The 2021 prize has been awarded to Karin Loevy for her essay, “The Balfour Declaration’s Territorial Landscape: Between Protection and Self-Determination,” Humanity 12, no. 2 (Summer 2021): 138–158.

Famously declaring British support for the establishment of a Jewish “national home” in Palestine, the Balfour declaration (November 1917) is commonly understood as the first international instrument recognizing the right to self-determination for the Jewish people in Palestine. But the territorial framework that the drafters of the declaration envisioned drew on nineteenth-century practices of imperial protection that sustained both rule and expansion in multi-national empires. Reframing the Balfour declaration as an instrument of protection, the article contributes to the study of the colonial context of international norms such as self-determination and illuminates the international law context of Palestinian dispossession that the declaration instigated.

Honorable Mention goes to Ria Kapoor for her essay, “Removing the International from the Refugee: India in the 1940s,” Humanity 12, no. 1 (Spring 2021): 1–19.

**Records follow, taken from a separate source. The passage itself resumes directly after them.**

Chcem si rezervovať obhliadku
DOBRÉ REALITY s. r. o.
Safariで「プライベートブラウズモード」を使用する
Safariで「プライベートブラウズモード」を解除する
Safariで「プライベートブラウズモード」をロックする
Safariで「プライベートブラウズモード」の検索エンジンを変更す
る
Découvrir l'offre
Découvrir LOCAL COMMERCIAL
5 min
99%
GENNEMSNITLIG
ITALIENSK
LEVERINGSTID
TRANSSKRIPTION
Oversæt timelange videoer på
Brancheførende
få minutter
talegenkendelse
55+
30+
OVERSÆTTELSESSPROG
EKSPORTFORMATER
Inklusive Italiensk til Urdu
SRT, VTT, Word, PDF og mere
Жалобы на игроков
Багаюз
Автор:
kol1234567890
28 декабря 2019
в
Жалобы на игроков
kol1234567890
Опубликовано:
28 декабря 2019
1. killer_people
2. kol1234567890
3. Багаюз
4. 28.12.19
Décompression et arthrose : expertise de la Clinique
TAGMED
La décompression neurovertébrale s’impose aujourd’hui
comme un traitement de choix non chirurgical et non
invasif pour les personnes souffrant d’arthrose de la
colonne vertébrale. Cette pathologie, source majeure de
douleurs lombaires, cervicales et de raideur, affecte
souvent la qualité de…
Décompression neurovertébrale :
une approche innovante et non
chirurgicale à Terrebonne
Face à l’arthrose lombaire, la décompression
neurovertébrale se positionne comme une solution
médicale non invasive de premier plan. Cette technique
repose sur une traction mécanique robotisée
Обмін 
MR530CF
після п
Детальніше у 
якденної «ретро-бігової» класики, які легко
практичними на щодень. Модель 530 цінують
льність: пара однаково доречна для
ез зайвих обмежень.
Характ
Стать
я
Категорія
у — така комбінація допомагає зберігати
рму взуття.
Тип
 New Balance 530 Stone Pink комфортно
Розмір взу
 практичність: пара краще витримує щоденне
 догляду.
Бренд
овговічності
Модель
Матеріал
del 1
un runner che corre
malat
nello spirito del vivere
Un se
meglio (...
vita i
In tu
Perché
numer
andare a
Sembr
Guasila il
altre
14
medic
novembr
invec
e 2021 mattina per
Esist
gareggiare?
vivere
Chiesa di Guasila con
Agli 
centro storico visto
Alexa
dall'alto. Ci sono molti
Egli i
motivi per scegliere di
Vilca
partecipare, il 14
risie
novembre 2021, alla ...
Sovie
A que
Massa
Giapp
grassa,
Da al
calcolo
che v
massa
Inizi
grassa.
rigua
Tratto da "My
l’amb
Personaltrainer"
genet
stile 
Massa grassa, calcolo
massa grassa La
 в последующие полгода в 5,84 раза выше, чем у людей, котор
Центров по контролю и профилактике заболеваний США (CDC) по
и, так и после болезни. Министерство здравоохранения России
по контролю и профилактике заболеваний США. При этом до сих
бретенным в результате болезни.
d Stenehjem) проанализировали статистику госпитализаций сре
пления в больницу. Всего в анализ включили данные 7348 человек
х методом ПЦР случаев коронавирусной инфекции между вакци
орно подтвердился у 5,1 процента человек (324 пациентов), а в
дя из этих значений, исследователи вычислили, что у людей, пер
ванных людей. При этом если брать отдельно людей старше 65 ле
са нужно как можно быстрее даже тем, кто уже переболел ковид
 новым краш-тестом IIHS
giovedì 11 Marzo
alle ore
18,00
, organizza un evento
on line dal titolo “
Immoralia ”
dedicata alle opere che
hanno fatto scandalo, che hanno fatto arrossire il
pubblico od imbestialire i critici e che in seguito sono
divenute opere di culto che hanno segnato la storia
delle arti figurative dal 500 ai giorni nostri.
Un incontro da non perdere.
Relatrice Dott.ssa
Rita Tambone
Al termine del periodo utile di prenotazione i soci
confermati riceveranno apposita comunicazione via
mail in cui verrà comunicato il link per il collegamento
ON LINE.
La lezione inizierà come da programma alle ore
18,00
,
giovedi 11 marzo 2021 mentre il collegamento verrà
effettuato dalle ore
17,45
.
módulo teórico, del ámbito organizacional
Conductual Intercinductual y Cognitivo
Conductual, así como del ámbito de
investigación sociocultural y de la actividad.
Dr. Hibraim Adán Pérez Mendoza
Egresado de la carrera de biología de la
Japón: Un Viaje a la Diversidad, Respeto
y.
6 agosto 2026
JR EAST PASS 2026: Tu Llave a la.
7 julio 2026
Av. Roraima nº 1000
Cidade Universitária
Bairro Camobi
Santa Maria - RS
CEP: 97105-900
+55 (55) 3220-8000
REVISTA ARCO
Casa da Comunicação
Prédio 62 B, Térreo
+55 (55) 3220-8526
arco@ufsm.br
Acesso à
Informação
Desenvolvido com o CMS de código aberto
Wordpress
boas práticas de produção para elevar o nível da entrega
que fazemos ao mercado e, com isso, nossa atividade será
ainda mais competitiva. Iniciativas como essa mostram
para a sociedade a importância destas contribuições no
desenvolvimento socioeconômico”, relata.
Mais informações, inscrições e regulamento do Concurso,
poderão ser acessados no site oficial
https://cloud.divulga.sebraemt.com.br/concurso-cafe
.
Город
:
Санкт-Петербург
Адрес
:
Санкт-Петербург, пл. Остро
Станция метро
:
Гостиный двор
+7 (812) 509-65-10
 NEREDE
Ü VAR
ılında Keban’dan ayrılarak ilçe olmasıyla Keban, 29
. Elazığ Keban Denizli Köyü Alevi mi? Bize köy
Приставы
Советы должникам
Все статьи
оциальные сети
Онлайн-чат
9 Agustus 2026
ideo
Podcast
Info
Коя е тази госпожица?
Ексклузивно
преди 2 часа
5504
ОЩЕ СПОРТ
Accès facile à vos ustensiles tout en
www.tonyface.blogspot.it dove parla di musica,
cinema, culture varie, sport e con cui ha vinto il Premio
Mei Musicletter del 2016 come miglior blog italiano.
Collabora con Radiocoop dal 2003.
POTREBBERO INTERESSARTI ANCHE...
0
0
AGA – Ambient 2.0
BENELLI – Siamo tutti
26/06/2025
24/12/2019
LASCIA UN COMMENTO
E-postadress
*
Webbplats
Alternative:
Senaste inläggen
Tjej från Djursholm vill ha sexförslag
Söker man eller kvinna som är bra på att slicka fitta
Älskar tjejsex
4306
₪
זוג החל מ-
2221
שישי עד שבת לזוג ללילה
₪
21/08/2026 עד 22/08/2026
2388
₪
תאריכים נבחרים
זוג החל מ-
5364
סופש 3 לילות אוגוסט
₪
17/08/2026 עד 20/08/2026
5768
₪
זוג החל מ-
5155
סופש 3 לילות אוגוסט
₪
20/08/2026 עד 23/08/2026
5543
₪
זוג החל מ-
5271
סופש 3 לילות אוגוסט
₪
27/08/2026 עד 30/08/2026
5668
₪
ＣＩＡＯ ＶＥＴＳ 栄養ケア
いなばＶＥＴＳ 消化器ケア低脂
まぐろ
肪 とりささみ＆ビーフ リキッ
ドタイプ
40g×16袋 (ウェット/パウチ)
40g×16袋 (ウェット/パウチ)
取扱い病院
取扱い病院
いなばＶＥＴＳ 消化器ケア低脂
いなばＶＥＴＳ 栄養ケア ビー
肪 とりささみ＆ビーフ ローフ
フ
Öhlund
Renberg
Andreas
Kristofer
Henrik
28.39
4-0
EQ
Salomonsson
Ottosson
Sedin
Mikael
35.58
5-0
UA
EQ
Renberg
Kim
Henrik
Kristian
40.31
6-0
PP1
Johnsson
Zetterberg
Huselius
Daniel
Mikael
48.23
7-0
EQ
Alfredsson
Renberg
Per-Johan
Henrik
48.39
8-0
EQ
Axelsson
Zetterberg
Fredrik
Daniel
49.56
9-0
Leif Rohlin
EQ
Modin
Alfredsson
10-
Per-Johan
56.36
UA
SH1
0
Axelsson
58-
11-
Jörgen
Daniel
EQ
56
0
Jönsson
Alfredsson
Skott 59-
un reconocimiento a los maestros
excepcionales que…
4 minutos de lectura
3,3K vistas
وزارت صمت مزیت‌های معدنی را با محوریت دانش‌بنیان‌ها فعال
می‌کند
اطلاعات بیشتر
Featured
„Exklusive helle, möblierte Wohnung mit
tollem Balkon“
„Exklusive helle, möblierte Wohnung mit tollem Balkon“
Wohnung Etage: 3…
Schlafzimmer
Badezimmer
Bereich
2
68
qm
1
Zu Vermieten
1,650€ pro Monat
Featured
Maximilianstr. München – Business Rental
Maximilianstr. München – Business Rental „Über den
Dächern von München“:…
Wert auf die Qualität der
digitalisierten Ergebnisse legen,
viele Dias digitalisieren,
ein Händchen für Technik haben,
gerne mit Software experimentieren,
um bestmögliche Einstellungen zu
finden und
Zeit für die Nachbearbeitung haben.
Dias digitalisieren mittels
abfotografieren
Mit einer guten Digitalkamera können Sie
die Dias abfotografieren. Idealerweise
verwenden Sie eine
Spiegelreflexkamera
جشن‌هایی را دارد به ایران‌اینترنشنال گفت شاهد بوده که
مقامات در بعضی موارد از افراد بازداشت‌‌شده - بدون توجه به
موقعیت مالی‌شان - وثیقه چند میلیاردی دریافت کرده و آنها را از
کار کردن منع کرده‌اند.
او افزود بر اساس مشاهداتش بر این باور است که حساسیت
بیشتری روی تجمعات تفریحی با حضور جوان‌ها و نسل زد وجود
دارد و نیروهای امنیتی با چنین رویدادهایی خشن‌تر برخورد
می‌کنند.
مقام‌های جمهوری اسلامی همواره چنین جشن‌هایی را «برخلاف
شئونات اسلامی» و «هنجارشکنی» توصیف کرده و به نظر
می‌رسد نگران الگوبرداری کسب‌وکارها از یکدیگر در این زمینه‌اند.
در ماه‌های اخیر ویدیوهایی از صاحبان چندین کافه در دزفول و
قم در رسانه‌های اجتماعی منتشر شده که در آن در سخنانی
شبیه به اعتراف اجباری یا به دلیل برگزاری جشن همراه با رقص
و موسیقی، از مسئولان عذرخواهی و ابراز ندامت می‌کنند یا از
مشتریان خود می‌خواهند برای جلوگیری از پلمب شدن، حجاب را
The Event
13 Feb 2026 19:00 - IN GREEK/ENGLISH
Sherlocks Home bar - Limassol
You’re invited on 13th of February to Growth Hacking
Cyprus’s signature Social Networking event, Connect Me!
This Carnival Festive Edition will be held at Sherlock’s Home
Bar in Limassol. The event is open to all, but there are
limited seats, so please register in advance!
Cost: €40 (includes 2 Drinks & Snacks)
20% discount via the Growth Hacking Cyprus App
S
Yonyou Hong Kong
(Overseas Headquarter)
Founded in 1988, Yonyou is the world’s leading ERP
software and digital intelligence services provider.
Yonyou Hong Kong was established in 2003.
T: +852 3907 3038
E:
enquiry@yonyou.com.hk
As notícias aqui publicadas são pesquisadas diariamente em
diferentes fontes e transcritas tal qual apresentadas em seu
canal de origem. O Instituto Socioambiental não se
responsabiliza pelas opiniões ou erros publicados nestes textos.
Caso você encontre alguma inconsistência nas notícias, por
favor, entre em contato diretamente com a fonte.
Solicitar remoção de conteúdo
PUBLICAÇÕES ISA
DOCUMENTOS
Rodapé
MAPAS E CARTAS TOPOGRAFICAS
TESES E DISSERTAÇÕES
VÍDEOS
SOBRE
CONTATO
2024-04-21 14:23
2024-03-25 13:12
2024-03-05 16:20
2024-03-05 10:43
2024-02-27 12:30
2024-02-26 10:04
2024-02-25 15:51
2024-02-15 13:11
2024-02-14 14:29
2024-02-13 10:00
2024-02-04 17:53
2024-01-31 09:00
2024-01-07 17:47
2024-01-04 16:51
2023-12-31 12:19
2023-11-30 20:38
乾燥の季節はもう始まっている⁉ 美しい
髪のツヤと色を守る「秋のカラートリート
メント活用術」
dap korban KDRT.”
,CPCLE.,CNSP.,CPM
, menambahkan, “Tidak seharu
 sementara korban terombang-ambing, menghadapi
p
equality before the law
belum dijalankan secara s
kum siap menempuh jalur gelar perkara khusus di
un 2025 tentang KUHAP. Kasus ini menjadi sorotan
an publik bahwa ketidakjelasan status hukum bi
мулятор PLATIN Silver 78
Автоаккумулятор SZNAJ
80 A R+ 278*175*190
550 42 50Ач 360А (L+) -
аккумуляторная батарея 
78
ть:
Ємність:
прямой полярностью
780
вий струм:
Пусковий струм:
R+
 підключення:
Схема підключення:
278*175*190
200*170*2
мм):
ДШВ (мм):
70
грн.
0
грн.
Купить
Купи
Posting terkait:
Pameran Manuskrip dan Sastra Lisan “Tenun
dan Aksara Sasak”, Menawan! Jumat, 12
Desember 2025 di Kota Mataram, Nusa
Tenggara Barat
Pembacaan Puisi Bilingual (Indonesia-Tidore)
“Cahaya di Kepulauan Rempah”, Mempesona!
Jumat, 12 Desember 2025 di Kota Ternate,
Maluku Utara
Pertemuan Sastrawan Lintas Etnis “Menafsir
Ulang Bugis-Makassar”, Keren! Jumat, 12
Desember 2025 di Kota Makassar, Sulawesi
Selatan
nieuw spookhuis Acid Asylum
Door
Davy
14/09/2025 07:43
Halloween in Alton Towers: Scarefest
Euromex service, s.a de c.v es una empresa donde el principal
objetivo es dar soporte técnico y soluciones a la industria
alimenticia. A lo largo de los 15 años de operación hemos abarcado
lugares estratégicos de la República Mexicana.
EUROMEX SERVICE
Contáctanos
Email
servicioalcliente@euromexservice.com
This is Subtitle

This essay explores the reasons why India’s leaders removed it from UNRRA, and refused to join the IRO, even before the refugees of the Partition of India and Pakistan were excluded from the definitions of the 1951 UN Convention on the Status of Refugees. As the world transitioned from war to a new peace in the 1940s, India passed the 1946 Foreigners Act, which dealt with all aliens including refugees in India. This essay places an Indian understanding of refugees within global currents of the transformation of the international order as the first wave of decolonization was taking place, highlighting the iron grip of self-determination in the discussion of all rights, including refugee-related ones, as the starting point for its alternative conception of the refugee.